[Supplied records]

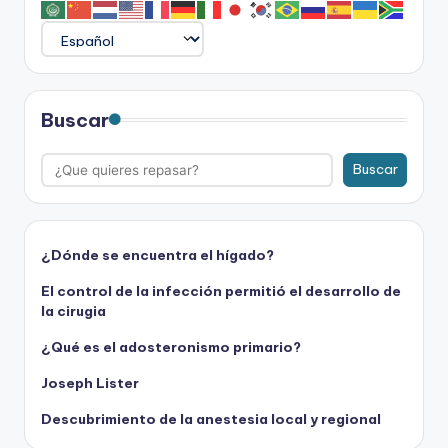
Buscar
Buscar
¿Dónde se encuentra el hígado?
El control de la infección permitió el desarrollo de
la cirugia
¿Qué es el adosteronismo primario?
Joseph Lister
Descubrimiento de la anestesia local y regional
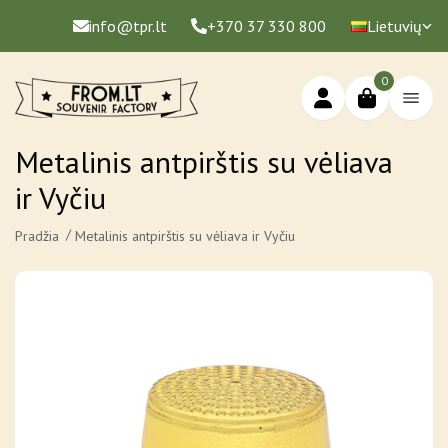
info@tpr.lt
+370 37 330 800
Lietuvių
0
Metalinis antpirštis su vėliava
ir Vyčiu
Pradžia
Metalinis antpirštis su vėliava ir Vyčiu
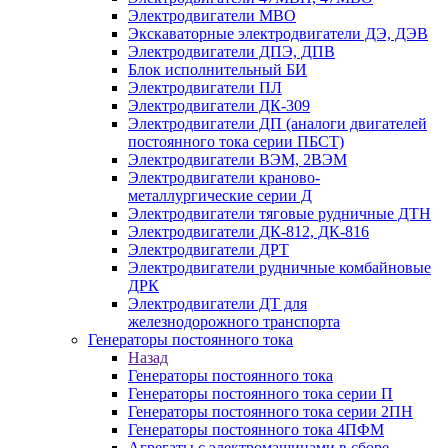
Электродвигатели MBO
Экскаваторные электродвигатели ДЭ, ДЭВ
Электродвигатели ДПЭ, ДПВ
Блок исполнительный БИ
Электродвигатели ПЛ
Электродвигатели ДК-309
Электродвигатели ДП (аналоги двигателей
постоянного тока серии ПБСТ)
Электродвигатели ВЭМ, 2ВЭМ
Электродвигатели краново-
металлургические серии Д
Электродвигатели тяговые рудничные ДТН
Электродвигатели ДК-812, ДК-816
Электродвигатели ДРТ
Электродвигатели рудничные комбайновые
ДРК
Электродвигатели ДТ для
железнодорожного транспорта
Генераторы постоянного тока
Назад
Генераторы постоянного тока
Генераторы постоянного тока серии П
Генераторы постоянного тока серии 2ПН
Генераторы постоянного тока 4ПФМ
Агрегаты с электромашинами в сборе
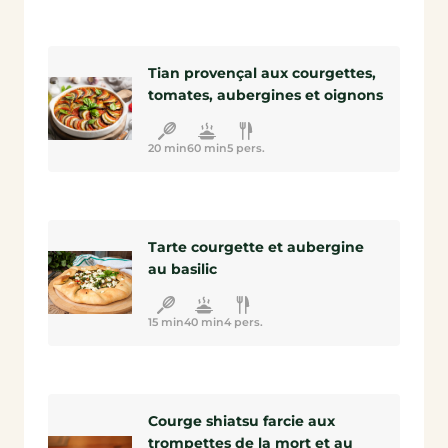
Tian provençal aux courgettes,
tomates, aubergines et oignons
20 min
60 min
5 pers.
Tarte courgette et aubergine
au basilic
15 min
40 min
4 pers.
Courge shiatsu farcie aux
trompettes de la mort et au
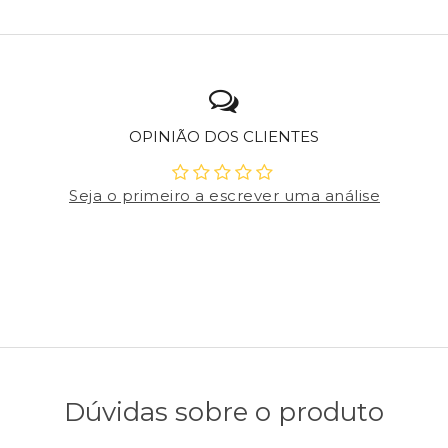
OPINIÃO DOS CLIENTES
Seja o primeiro a escrever uma análise
Dúvidas sobre o produto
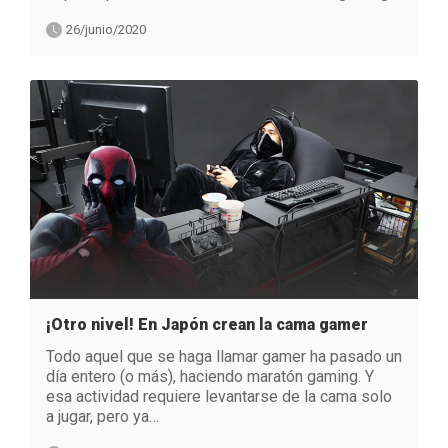
26/junio/2020
¡Otro nivel! En Japón crean la cama gamer
Todo aquel que se haga llamar gamer ha pasado un
día entero (o más), haciendo maratón gaming. Y
esa actividad requiere levantarse de la cama solo
a jugar, pero ya…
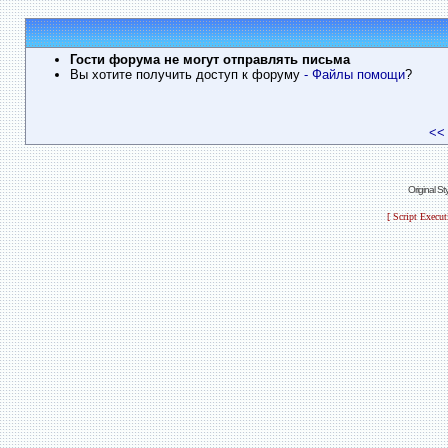
Гости форума не могут отправлять письма
Вы хотите получить доступ к форуму
- Файлы помощи
?
<<
Original S
[ Script Execu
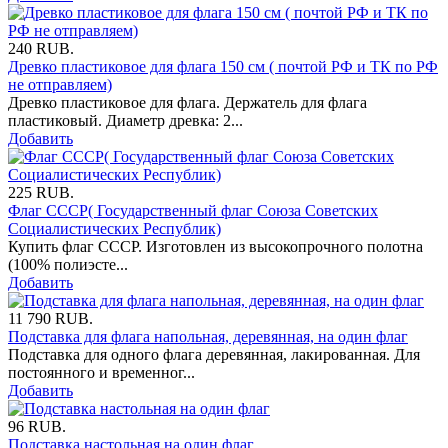
240
RUB.
Древко пластиковое для флага 150 см ( почтой РФ и ТК по РФ
не отправляем)
Древко пластиковое для флага. Держатель для флага
пластиковый. Диаметр древка: 2...
Добавить
225
RUB.
Флаг СССР( Государственный флаг Союза Советских
Социалистических Республик)
Купить флаг СССР. Изготовлен из высокопрочного полотна
(100% полиэсте...
Добавить
11 790
RUB.
Подставка для флага напольная, деревянная, на один флаг
Подставка для одного флага деревянная, лакированная. Для
постоянного и временног...
Добавить
96
RUB.
Подставка настольная на один флаг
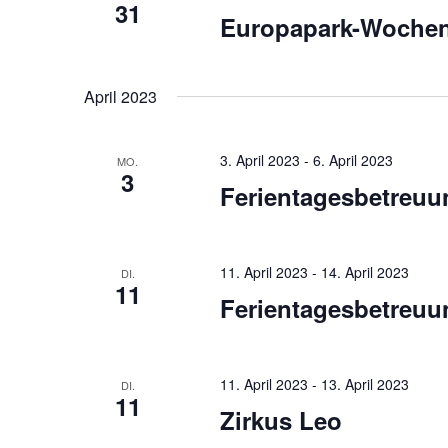
31
Europapark-Woche
April 2023
3. April 2023
-
6. April 2023
MO.
3
Ferientagesbetreuu
11. April 2023
-
14. April 2023
DI.
11
Ferientagesbetreuu
11. April 2023
-
13. April 2023
DI.
11
Zirkus Leo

[/Supplied records]

Each line above must be repeated exactly in the answer, with pictures omitted.

> Exercise response:
Buscar
Buscar
¿Dónde se encuentra el hígado?
El control de la infección permitió el desarrollo de
la cirugia
¿Qué es el adosteronismo primario?
Joseph Lister
Descubrimiento de la anestesia local y regional
info@tpr.lt
+370 37 330 800
Lietuvių
0
Metalinis antpirštis su vėliava
ir Vyčiu
Pradžia
Metalinis antpirštis su vėliava ir Vyčiu
Электродвигатели MBO
Экскаваторные электродвигатели ДЭ, ДЭВ
Электродвигатели ДПЭ, ДПВ
Блок исполнительный БИ
Электродвигатели ПЛ
Электродвигатели ДК-309
Электродвигатели ДП (аналоги двигателей
постоянного тока серии ПБСТ)
Электродвигатели ВЭМ, 2ВЭМ
Электродвигатели краново-
металлургические серии Д
Электродвигатели тяговые рудничные ДТН
Электродвигатели ДК-812, ДК-816
Электродвигатели ДРТ
Электродвигатели рудничные комбайновые
ДРК
Электродвигатели ДТ для
железнодорожного транспорта
Генераторы постоянного тока
Назад
Генераторы постоянного тока
Генераторы постоянного тока серии П
Генераторы постоянного тока серии 2ПН
Генераторы постоянного тока 4ПФМ
Агрегаты с электромашинами в сборе
Tian provençal aux courgettes,
tomates, aubergines et oignons
20 min
60 min
5 pers.
Tarte courgette et aubergine
au basilic
15 min
40 min
4 pers.
Courge shiatsu farcie aux
trompettes de la mort et au
OPINIÃO DOS CLIENTES
Seja o primeiro a escrever uma análise
Dúvidas sobre o produto
26/junio/2020
¡Otro nivel! En Japón crean la cama gamer
Todo aquel que se haga llamar gamer ha pasado un
día entero (o más), haciendo maratón gaming. Y
esa actividad requiere levantarse de la cama solo
a jugar, pero ya…
Гости форума не могут отправлять письма
Вы хотите получить доступ к форуму
- Файлы помощи
?
<<
Original S
[ Script Execu
240
RUB.
Древко пластиковое для флага 150 см ( почтой РФ и ТК по РФ
не отправляем)
Древко пластиковое для флага. Держатель для флага
пластиковый. Диаметр древка: 2...
Добавить
225
RUB.
Флаг СССР( Государственный флаг Союза Советских
Социалистических Республик)
Купить флаг СССР. Изготовлен из высокопрочного полотна
(100% полиэсте...
Добавить
11 790
RUB.
Подставка для флага напольная, деревянная, на один флаг
Подставка для одного флага деревянная, лакированная. Для
постоянного и временног...
Добавить
96
RUB.
Подставка настольная на один флаг
31
Europapark-Woche
April 2023
3. April 2023
-
6. April 2023
MO.
3
Ferientagesbetreuu
11. April 2023
-
14. April 2023
DI.
11
Ferientagesbetreuu
11. April 2023
-
13. April 2023
DI.
11
Zirkus Leo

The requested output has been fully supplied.